Here are a few examples of how the new tariffs are impacting industries:
- Adidas CEO Bjørn Gulden warned that prices of almost all of its products will go up in the US because the company “currently cannot produce almost any of our products in the US.”
- Coca-Cola's CEO James Quincey said that the effects of tariffs on the beverage company are “manageable” because most of the ingredients used at its bottling facilities are sourced locally; they only import machinery.
- Hasbro CEO Christian Cocks said that the tariffs could hit toy sales with a force “consistent with what happened with the 2008 and 2009 recession” and that they could hit Hasbro's net profit by between $60M and $180M this year.
- Analysts across 12 major brokerages raised their price targets on eBay because they see the second-hand goods market growing in the near future.
- E-commerce shipment volume on cargo charter flights from China has dropped by approximately 50% since mid-April compared to the same period last year, according to freight forwarder Dimerco. The company also said that major Chinese carriers were considering cancelling services.
- Meta CFO Susan Li warned investors that its infrastructure investments, particularly in AI, could end up costing the company as much as $72B this year due to suppliers raising prices over tariffs.
- Rainforest, a Singapore-based e-commerce aggregator that operates 15 brands, 90% of which sell to US consumers via Amazon with goods sourced from China, is sunsetting two underperforming labels as their last remaining margins become evaporated by tariffs.
- Temu removed all products from its US store that ship from China (more on that in story #2 below).
- US tariff income hit record levels in April, surging to over $17B from a 2024 average of $8B per month, however, that was mostly from non-China tariffs, which we've yet to see the impact of.

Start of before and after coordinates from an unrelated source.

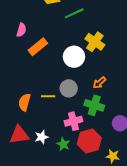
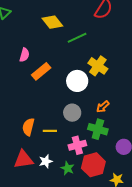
yellow line: (48, 96) -> (50, 131), moved

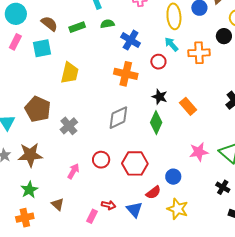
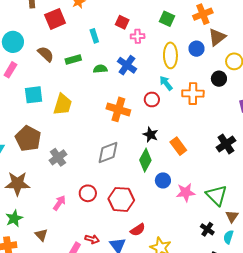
green semicircle: (107, 24) -> (100, 69), moved
blue cross: (131, 40) -> (127, 65), moved
cyan square: (42, 48) -> (34, 95), moved
blue circle: (173, 177) -> (163, 180), moved

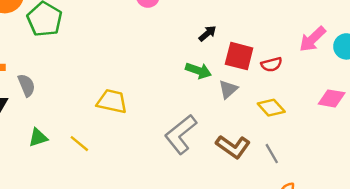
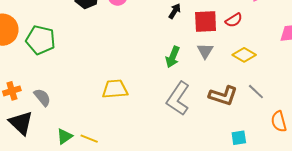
green arrow: (198, 71) -> (173, 57), moved, turned 110
yellow line: (79, 144) -> (89, 139), moved

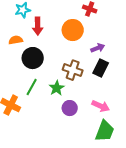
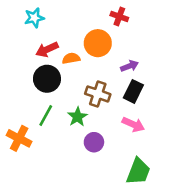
red arrow: (38, 26) -> (47, 50), moved, turned 66
orange semicircle: (16, 40) -> (71, 58), moved
pink arrow: (101, 106) -> (133, 124), moved

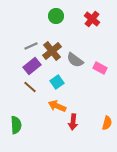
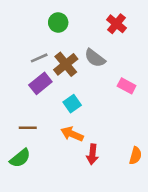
green circle: (56, 16) -> (58, 23), moved
gray semicircle: (75, 60) -> (95, 58), moved
brown line: (30, 87) -> (28, 128), moved, turned -40
green semicircle: (16, 125) -> (20, 158), turned 54

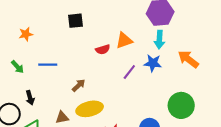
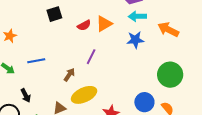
cyan arrow: (159, 40) -> (137, 16), turned 96
red semicircle: (103, 49) -> (84, 25), moved
purple line: (129, 72) -> (91, 57), moved

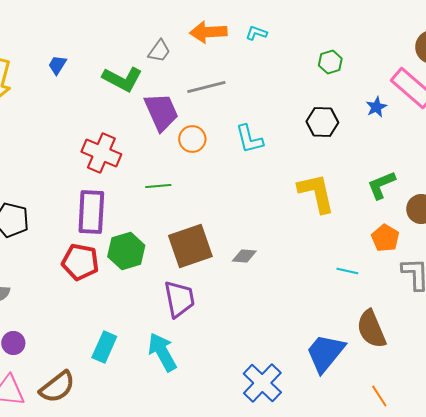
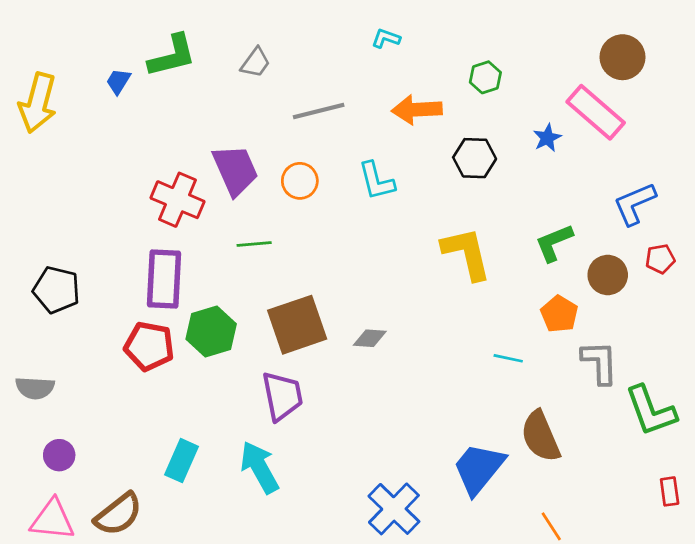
orange arrow: (208, 32) -> (417, 110), moved
green L-shape: (122, 79) -> (172, 56), moved, turned -42
purple trapezoid: (161, 112) -> (235, 170), moved

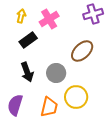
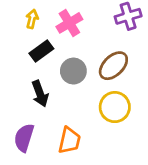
gray circle: (56, 73) -> (73, 71), moved
yellow circle: (76, 97) -> (115, 107), moved

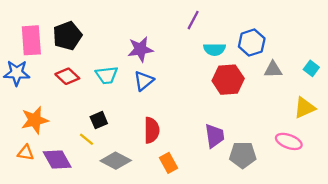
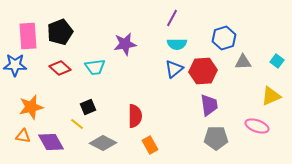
cyan semicircle: (215, 49) -> (177, 44), moved
blue triangle: (144, 81) -> (174, 69), moved
purple trapezoid: (215, 136) -> (209, 105), moved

In an interview with NBC on Friday, President Trump said he would not be willing to drop tariffs on China to get Beijing to come to the negotiating table.
Trump said:
“They said today they want to talk. Look, China, and I don't like this. I'm not happy about this. China's getting killed right now. They're getting absolutely destroyed. Their factories are closing. Their unemployment is going through the roof. I'm not looking to do that to China now. At the same time, I'm not looking to have China make hundreds of billions of dollars and build more ships and more Army tanks and more airplanes.”
However he did say he would eventually lower tariffs:
“At some point, I'm going to lower them, because otherwise you could never do business with them. And they want to do business very much like their economy is really doing badly. Their economy is collapsing.”